Bench Memos

Law & the Courts

Gloucester County’s Misguided Detour

For reasons I don’t understand, the Gloucester County school board is planning to ask the Supreme Court to review the Fourth Circuit’s badly confused ruling in April on transgender access to restrooms. In that ruling, the divided panel vacated the district court’s denial of a preliminary injunction to the student plaintiff, and it remanded the matter to the district court for further proceedings.

I see zero chance that the Supreme Court would grant review of the Fourth Circuit’s ruling—both because there is no final judgment in the case and especially because there is so much confusion over what the Fourth Circuit actually ruled. Even worse, one risk in seeking Supreme Court review is that the Gloucester County school board will have an incentive to overstate what the Fourth Circuit in fact ruled.

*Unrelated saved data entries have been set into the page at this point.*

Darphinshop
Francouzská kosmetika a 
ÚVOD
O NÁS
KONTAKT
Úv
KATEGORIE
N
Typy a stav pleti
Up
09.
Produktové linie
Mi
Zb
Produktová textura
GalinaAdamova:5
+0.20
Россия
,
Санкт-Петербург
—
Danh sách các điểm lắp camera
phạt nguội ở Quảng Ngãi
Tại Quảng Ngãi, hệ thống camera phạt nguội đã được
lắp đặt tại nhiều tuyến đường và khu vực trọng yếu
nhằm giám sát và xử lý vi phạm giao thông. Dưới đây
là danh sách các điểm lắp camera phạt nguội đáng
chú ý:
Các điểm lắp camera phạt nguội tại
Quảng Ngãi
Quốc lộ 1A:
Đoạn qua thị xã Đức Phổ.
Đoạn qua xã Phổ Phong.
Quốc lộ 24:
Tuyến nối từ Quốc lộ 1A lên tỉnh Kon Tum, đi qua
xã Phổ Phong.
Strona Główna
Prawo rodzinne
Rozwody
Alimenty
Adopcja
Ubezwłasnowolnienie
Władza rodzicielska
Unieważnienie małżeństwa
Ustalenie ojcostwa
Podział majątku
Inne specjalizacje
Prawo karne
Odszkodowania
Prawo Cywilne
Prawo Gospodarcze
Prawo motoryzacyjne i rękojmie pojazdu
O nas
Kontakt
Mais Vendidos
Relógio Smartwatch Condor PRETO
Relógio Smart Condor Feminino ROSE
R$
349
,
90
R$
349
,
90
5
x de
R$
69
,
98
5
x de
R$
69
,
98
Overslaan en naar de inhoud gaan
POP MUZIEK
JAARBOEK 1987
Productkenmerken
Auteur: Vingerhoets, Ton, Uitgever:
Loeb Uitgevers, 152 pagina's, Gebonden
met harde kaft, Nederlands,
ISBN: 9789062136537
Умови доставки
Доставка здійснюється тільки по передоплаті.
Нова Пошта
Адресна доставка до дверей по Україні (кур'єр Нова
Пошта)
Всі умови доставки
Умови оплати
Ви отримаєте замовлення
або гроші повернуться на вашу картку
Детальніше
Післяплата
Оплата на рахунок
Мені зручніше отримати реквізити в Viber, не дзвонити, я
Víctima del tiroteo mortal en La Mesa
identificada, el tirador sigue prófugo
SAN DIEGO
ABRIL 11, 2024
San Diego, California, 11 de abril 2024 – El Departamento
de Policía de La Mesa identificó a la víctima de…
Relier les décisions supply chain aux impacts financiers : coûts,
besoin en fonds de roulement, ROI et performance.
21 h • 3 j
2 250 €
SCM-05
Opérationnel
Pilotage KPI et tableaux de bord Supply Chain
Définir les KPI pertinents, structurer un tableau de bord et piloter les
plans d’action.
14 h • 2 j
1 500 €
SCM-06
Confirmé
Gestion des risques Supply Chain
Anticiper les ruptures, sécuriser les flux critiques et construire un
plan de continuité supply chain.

Perhaps I’m missing something, but it seems to me that the far better course for the Gloucester County school board is to let the case return promptly to the district court. On remand, the school board should simply explain to the district court that the Fourth Circuit did nothing more than rule that the district court had relied on an invalid ground in denying a preliminary injunction relief and that it remains open to the district court to rely on other grounds to deny that relief. In particular, the school board should point out that the Fourth Circuit never reached the question whether Title IX requires that schools allow boys who identify as girls to use single-sex facilities, reserved for girls (and vice versa, of course, for girls who identify as boys), and it should argue that such a reading of Title IX is plainly wrong. The district court should then rule that the student is not entitled to preliminary injunctive relief under a proper reading of Title IX.